I think gabapentin/pregabalin affect some other ion channels, not the GABA-A receptor (of course they may indirectly increase GABAergic activity by some mechanism). Ethanol, barbiturates and benzodiazepines act by potentiating the effect of your body's own GABA on the receptors, while the muscimol in amanita muscaria mushrooms activates the GABA-A receptor directly. As you know, ethanol and barbiturates have a very low therapeutic index unlike the benzodiazepines (not sure about the neurosteroid GABAergics which is another class), so there are differences in the effects of these positive allosteric modulators of GABA.
 
Polymath-barbs (and by extension other barb/picrotoxin site ligands with similar channel-gating kinetics) DON'T require GABA binding.

Benzodiazepines bind to GABAaRs bound by GABA, and via the allosteric interaction of classic benzos (disregarding the oddballs like KOR agonists etc) increase the effect of GABA, but in the absence of GABA, do not directly, unlike barbs, chlormethiazole etc. induce channel opening, whilst barbiturates and the like can directly induce channel opening and induce chloride flux all on their own. Which is part of what makes them dangerous. In the case of a ligand acting to make the effects of GABA more profound, then the body can compensate via lowering GABA release. In the case of a ligand which directly opens the chloride channel, it can't.
 
Sorry for the partially wrong information. Anyway, I guess an answer to the original question is that the kind of GABA-A receptors (composed of the correct set of subunits) that are most strongly affected by benzodiazepines don't exist at a very high density in the regions of brain that control respiration or other vital functions, hence it's difficult to overdose on benzos.
 
Aren't most of the benzo sensitive GABAaRs also barb sensitive? its less a matter of capability to bind and much more what they do when they get there.


(disclaimer-currently being typed under the influence of 9 or so of those little grey heminevrin eggs and with 5mg nitrazepam kicking in too) (no-don't DO that folk. I am and always have been damn difficult to sedate)

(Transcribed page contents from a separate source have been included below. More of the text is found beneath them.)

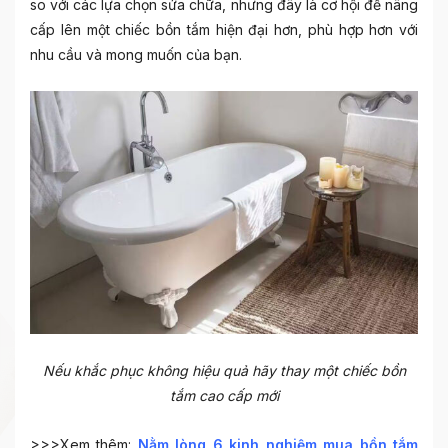
so với các lựa chọn sửa chữa, nhưng đây là cơ hội để nâng
cấp lên một chiếc bồn tắm hiện đại hơn, phù hợp hơn với
nhu cầu và mong muốn của bạn.
Nếu khắc phục không hiệu quả hãy thay một chiếc bồn
tắm cao cấp mới
>>>Xem thêm:
Nằm lòng 6 kinh nghiệm mua bồn tắm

(chlormethiazole is like a barb sans AMPA antagonism. IMO the AMPAr blockade of barbs is responsible for their fuzzy and sloppy effects, which are rather absent from chlormethiazole. That would, blocking a major excitatory fast postsynaptic transmission system whilst also directly facilitating the inhibitory neurotransmitter sine qua non in the brain adds even more danger to ODs. I KNOW my limits with chlormethiazole+benzos, the second of these I use parsimoniously in terms of dose frequency. Whilst ignoring the longterm tolerance built up to opioids always present, as a chronic pain patient, and I have always been what is often referred to as hard-headed for such drugs as benzos in the extreme, when used on their own, that is, at a minimal level to prevent WD for anaesthetic induction, there does need to be at least the minimum quantity required to be well.)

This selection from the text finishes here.